You just finished clearing your driveway after getting up at 5:00 am to be able to start your day on time when the blasted plow rumbles by, blocking your exit with a thick, heavy berm. It is the fifth time this has happened this week. What do you do?Snow rage can be added to the growing list of rages, including road rage, air rage, office rage, work rage and rejection rage. The term was coined in 2008 when police in Quebec blamed snow piles for inspiring “a rash of snowblower thefts and incited at least two armed clashes." In 2009, there were two incidents of armed residents threatening snowplow operators in Spokane, WA. And now, we've got people attacking plow drivers on the east coast.
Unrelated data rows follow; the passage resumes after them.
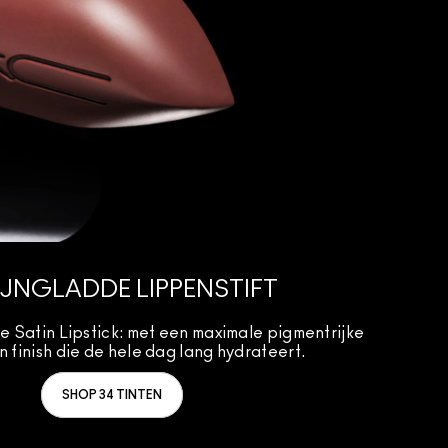
IJNGLADDE LIPPENSTIFT
Satin Lipstick: met een maximale pigmentrijke
n finish die de hele dag lang hydrateert.
SHOP 34 TINTEN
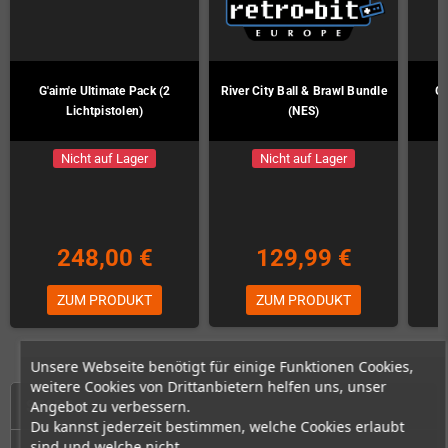
G'aim'e Ultimate Pack (2
River City Ball & Brawl Bundle
G'
Lichtpistolen)
(NES)
Nicht auf Lager
Nicht auf Lager
248,00 €
129,99 €
ZUM PRODUKT
ZUM PRODUKT
Unsere Webseite benötigt für einige Funktionen Cookies,
weitere Cookies von Drittanbietern helfen uns, unser
START
Angebot zu verbessern.
Du kannst jederzeit bestimmen, welche Cookies erlaubt
sind und welche nicht.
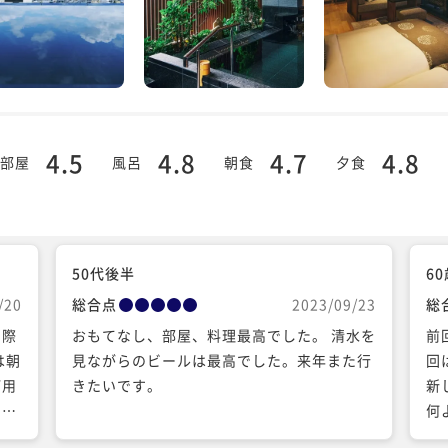
4.5
4.8
4.7
4.8
部屋
風呂
朝食
夕食
50代後半
6
/20
総合点
2023/09/23
総
た際
おもてなし、部屋、料理最高でした。 清水を
前
は朝
見ながらのビールは最高でした。来年また行
回
ご用
きたいです。
新
スに
何
うご
っ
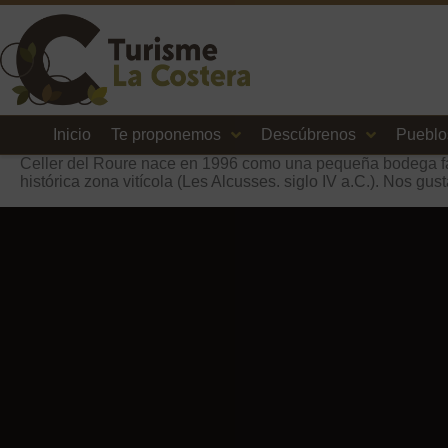
Inicio
Te proponemos
Descúbrenos
Pueblo
Celler del Roure nace en 1996 como una pequeña bodega fam
histórica zona vitícola (Les Alcusses. siglo IV a.C.). Nos g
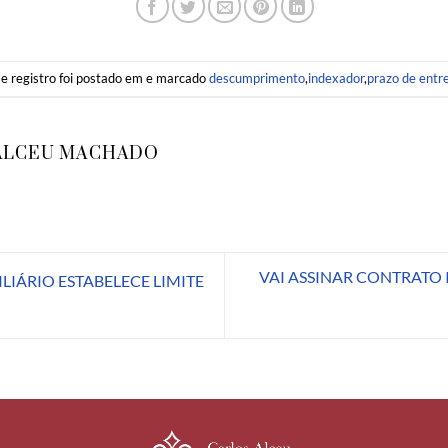
e registro foi postado em e marcado
descumprimento
,
indexador
,
prazo de entr
ALCEU MACHADO
VAI ASSINAR CONTRATO 
LIÁRIO ESTABELECE LIMITE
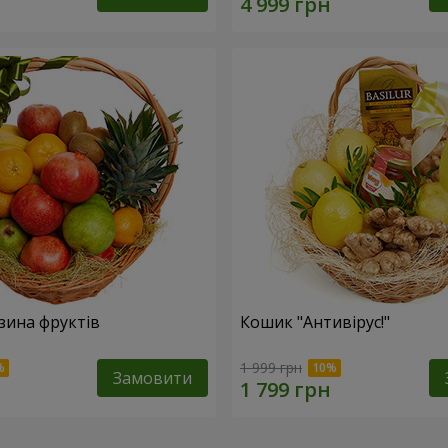
зина фруктів
Кошик "Антивірус!"
1 999 грн
Замовити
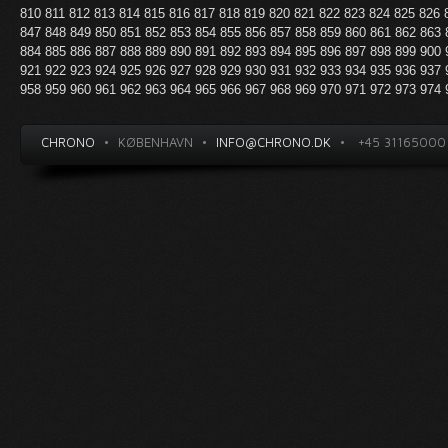
810
811
812
813
814
815
816
817
818
819
820
821
822
823
824
825
826
847
848
849
850
851
852
853
854
855
856
857
858
859
860
861
862
863
884
885
886
887
888
889
890
891
892
893
894
895
896
897
898
899
900
921
922
923
924
925
926
927
928
929
930
931
932
933
934
935
936
937
958
959
960
961
962
963
964
965
966
967
968
969
970
971
972
973
974
CHRONO
•
KØBENHAVN
•
INFO@CHRONO.DK
•
+45 31165000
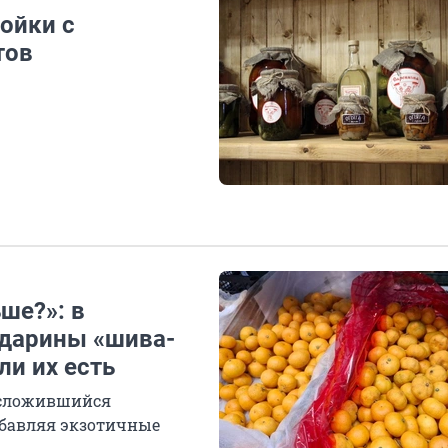
тойки с
тов
ше?»: в
ндарины «шива-
ли их есть
 сложившийся
обавляя экзотичные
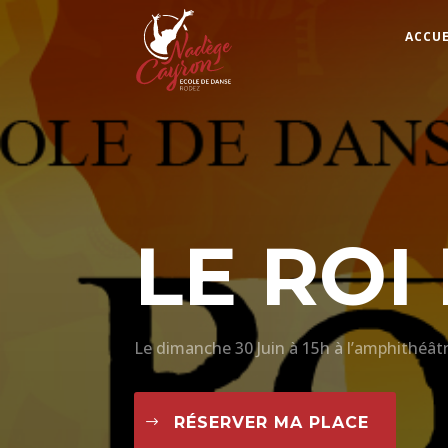
ACCUE
LE ROI
Le dimanche 30 Juin à 15h à l’amphithéât
RÉSERVER MA PLACE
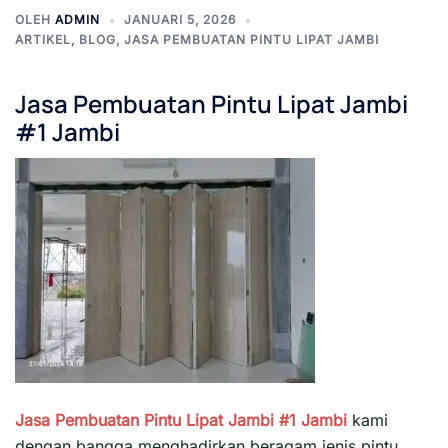
OLEH
ADMIN
JANUARI 5, 2026
ARTIKEL
,
BLOG
,
JASA PEMBUATAN PINTU LIPAT JAMBI
Jasa Pembuatan Pintu Lipat Jambi
#1
Jambi
Jasa Pembuatan Pintu Lipat Jambi #1
Jambi
kami
dengan bangga menghadirkan beragam jenis pintu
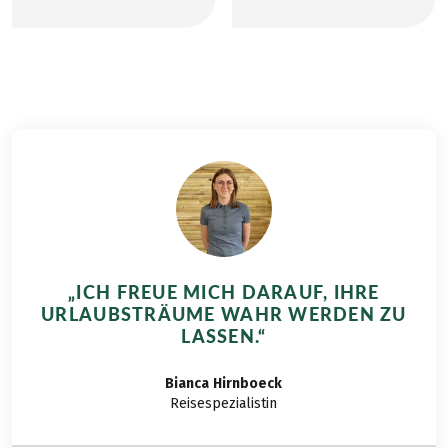
Wanderreise Zehn-
atemberaubender
Seen Trekking, 10
Natur und frischer
Tage. Lesen Sie hier
Bergluft, sondern
den
auch mit vielen
Erfahrungsbericht
kulinarischen
mit vielen
Highlights. Zwei
Eindrücken zur Tour:
unserer Sinne
In 10 Tagen an 10
werden in diesem
Seen: Von Anfang an
Beitrag besonders
hat uns die Idee
angesprochen: Der
gefallen, mehrere
Geschmacks- und
Tage am Stück
Geruchssinn. Für
„ICH FREUE MICH DARAUF, IHRE
wandern zu gehen.
Feinschmecker ist
URLAUBSTRÄUME WAHR WERDEN ZU
Das Salzkammergut
eine Wanderung
LASSEN.“
kannten wir bis dato
durch das
nur vom Namen her.
malerische
Bianca
Hirnboeck
Wir haben nicht
Postalmgebiet im
Reisespezialistin
lange überlegt und
Salzkammergut ein
sofort gesagt „Das
absolutes Muss. Als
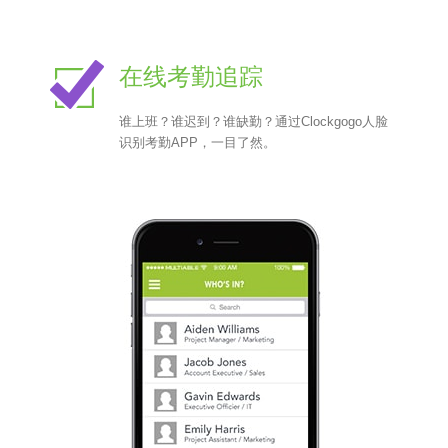
在线考勤追踪
谁上班？谁迟到？谁缺勤？通过Clockgogo人脸
识别考勤APP，一目了然。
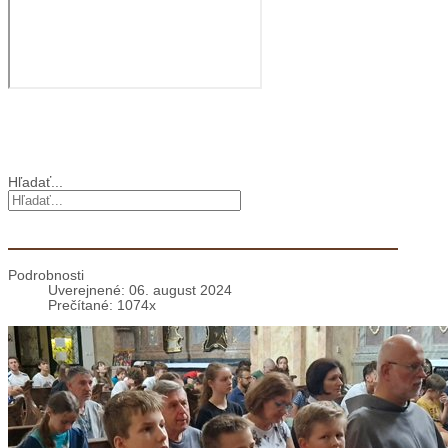
Cirkev vo svete
Vyhľadávanie
Hľadať...
Misia Máriina – LDO 2024, Vranov u Brna
Podrobnosti
Uverejnené: 06. august 2024
Prečítané: 1074x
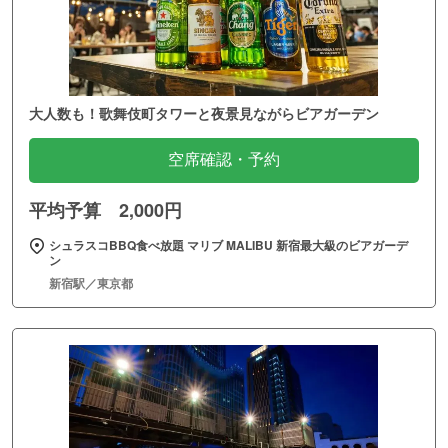
大人数も！歌舞伎町タワーと夜景見ながらビアガーデン
空席確認・予約
平均予算 2,000円
シュラスコBBQ食べ放題 マリブ MALIBU 新宿最大級のビアガーデ
ン
新宿駅／東京都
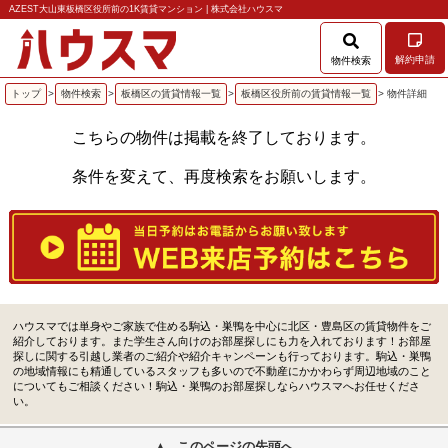
AZEST大山東板橋区役所前の1K賃貸マンション | 株式会社ハウスマ
解約申請
物件検索
トップ
>
物件検索
>
板橋区の賃貸情報一覧
>
板橋区役所前の賃貸情報一覧
> 物件詳細
こちらの物件は掲載を終了しております。
条件を変えて、再度検索をお願いします。
ハウスマでは単身やご家族で住める駒込・巣鴨を中心に北区・豊島区の賃貸物件をご
紹介しております。また学生さん向けのお部屋探しにも力を入れております！お部屋
探しに関する引越し業者のご紹介や紹介キャンペーンも行っております。駒込・巣鴨
の地域情報にも精通しているスタッフも多いので不動産にかかわらず周辺地域のこと
についてもご相談ください！駒込・巣鴨のお部屋探しならハウスマへお任せくださ
い。
このページの先頭へ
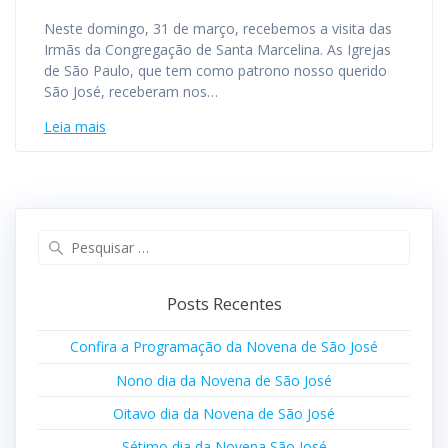
Neste domingo, 31 de março, recebemos a visita das
Irmãs da Congregação de Santa Marcelina. As Igrejas
de São Paulo, que tem como patrono nosso querido
São José, receberam nos…
Leia mais
Posts Recentes
Confira a Programação da Novena de São José
Nono dia da Novena de São José
Oitavo dia da Novena de São José
Sétimo dia da Novena São José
a) chase the snow plow down the street to take it out on plow and driver
b) yell a stream of expletives, shake yr fist at the sky, then grab the shovel and dig
c) shrug, grab the shovel and dig
d) go back to bed
e) other unspecified nonviolent activity
Wisconsin is not immune from snow rage, especially when a snowplow takes out our mailbox. But I like to think that we are a bit crustier and more pragmatic about blizzards here despite all the tv storm team build-up.
Anger management is important in any case of violent behavior. But, do we really need a special name for rage in various settings and circumstances? If so, maybe angry people acting out of a belief that global warming is causing blizzards should get a rage all their own: global-warming-caused-snow rage.